Note that evaluation support available in version 0.6 and beyond remains experimental and subject to change.
Background
Evaluation would be simple if it were already known what recommendations are good, given a set of data. But, that is exactly what the recommender is supposed to do; if these answers were already known, the recommender would be unnecessary. Instead, as in most machine learning evaluations, a small part of all data is held out, and the remaining data is sent to the recommender to train it. The held-out test data are taken to represent "good" recommendations, and the test is intended to find out how well the recommender system returns these good recommendations. Some tests select most-associated items from each user as the "good" test data; some will select most recent data as test data.
This is not a perfect test, since the test data held out from a user may not actually represent best recommendations. For example, in the classic context of recommending movies, imagine a user that has viewed three Star Wars films and then Shrek, an animated comedy. The Shrek data point might be held out as the test datum. Given only that the user views Star Wars movies, a recommender would likely suggest more films in that series. But the resulting evaluation will essentially ask whether the recommender comes up with Shrek -- unlikely. In spite of these issues, evaluation schemes that follow have value, and can be used to compare implementations relative to each other.
Area Under Curve (AUC)
Area under curve is related to receiver operating characteristic (ROC). ROC, in turn, as applied to recommenders, reveals the proportion of good recommendations are returned as the number of recommendations increases. AUC is a summary statistic which may be interpreted as the probability that the recommender would rank a random good item recommendation from the test set higher than a random item. It is between 0 and 1, and larger is better, and ought to be above 0.9.

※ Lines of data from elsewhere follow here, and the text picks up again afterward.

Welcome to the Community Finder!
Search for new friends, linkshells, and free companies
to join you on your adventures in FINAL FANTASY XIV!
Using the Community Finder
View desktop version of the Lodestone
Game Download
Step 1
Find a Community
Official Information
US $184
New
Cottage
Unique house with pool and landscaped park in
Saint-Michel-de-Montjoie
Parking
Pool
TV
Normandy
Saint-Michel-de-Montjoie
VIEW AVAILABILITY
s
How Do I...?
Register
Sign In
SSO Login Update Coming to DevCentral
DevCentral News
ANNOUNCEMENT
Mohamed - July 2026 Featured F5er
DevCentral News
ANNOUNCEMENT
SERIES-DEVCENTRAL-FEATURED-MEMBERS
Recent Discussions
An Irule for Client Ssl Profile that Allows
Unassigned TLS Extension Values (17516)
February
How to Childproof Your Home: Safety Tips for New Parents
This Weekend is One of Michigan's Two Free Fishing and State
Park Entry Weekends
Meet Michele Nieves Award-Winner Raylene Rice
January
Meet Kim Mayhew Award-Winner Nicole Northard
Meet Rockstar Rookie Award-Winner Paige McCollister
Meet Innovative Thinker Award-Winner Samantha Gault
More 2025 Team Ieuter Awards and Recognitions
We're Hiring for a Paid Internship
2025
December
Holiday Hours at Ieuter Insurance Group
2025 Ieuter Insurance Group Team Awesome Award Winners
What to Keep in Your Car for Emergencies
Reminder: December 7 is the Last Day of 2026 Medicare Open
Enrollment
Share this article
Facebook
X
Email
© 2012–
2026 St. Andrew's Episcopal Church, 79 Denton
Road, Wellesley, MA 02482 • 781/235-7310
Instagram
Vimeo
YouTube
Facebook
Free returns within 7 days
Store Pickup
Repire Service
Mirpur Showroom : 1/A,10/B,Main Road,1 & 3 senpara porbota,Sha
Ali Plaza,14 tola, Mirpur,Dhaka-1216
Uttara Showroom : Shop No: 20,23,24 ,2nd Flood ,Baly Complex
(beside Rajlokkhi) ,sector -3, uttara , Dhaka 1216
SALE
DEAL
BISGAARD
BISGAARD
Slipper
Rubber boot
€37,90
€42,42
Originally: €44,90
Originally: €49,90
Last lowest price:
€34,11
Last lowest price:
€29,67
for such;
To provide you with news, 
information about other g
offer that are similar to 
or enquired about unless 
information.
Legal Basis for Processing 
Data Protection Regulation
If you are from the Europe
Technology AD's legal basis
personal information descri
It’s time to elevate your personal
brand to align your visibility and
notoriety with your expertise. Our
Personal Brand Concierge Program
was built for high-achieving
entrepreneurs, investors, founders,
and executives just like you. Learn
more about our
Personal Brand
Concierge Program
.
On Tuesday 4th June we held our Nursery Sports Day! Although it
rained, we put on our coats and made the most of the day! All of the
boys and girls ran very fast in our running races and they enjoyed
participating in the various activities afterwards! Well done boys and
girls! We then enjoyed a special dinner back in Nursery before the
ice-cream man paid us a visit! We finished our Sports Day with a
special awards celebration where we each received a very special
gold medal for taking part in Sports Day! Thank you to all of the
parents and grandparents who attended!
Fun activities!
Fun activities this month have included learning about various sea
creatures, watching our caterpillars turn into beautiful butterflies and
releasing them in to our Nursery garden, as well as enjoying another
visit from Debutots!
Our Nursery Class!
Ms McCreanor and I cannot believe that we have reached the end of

To run an AUC evaluation test, add the myrrix-online module to your project, by adding myrrix-serving-x.y.jar to your classpath. Prepare a directory containing (possibly compressed) CSV files of recommender data. This can be the same directory a real stand-alone Serving Layer is running from. If this directory is at "recommender-data", then to run an evaluation using 50% of all data, and using 90% of that as training data (leaving 10% as test data), execute Java code like:
import net.myrrix.online.eval.*;
...
AUCEvaluator evaluator = new AUCEvaluator();
EvaluationResult stats = evaluator.evaluate(new File("recommender-data"), 0.9, 0.5);
System.out.println(stats);
This will eventually print a value like "0.945", depending on your data. This is the AUC statistic. Higher is better.
Precision and Recall
Precision and recall are well-known statistics in information retrieval. Precision measures the proportion of recommendations that were good, and recall measures the proportion of all good recommendations that were recommended. (The test framework will actually request a number of recommendations equal to the number of all good recommendations; this makes precision and recall equal for purposes of this test.)

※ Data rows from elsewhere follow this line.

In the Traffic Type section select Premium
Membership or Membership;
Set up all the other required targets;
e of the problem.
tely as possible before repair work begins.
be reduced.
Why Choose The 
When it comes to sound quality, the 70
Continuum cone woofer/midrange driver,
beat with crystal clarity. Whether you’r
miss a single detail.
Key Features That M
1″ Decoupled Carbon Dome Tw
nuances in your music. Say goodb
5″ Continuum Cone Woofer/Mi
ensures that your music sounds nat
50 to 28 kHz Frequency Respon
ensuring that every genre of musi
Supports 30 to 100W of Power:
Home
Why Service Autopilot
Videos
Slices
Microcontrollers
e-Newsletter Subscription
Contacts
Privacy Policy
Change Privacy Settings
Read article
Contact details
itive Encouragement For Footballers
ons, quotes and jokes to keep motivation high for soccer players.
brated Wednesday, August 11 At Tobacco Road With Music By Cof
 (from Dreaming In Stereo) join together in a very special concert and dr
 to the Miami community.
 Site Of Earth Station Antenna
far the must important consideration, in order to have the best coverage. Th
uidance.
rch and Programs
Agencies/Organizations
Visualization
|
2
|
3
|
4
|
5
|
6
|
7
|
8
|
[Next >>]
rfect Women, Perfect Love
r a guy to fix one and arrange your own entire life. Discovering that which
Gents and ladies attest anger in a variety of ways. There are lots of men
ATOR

Precision and recall tests tend to suffer from the problem of knowing good recommendations before-hand. Precision and recall can be low even for good recommenders. Higher is better. To run this evaluation, follow the code above, using PrecisionRecallEvaluator instead.
Estimated Strength
A third, less common type of evaluation metric is provided for completeness. The recommender can estimate a strength of association for any item. A good recommender ought to estimate a value close to (or above) 1.0, as they are "good" recommendations. So, it is also possible to measure the average difference between 1.0 and the estimated strength value over test data -- just the average of "1 - estimate". This quantity can be negative, note. To try this out, use EstimatedStrengthEvaluator. Here, lower is better.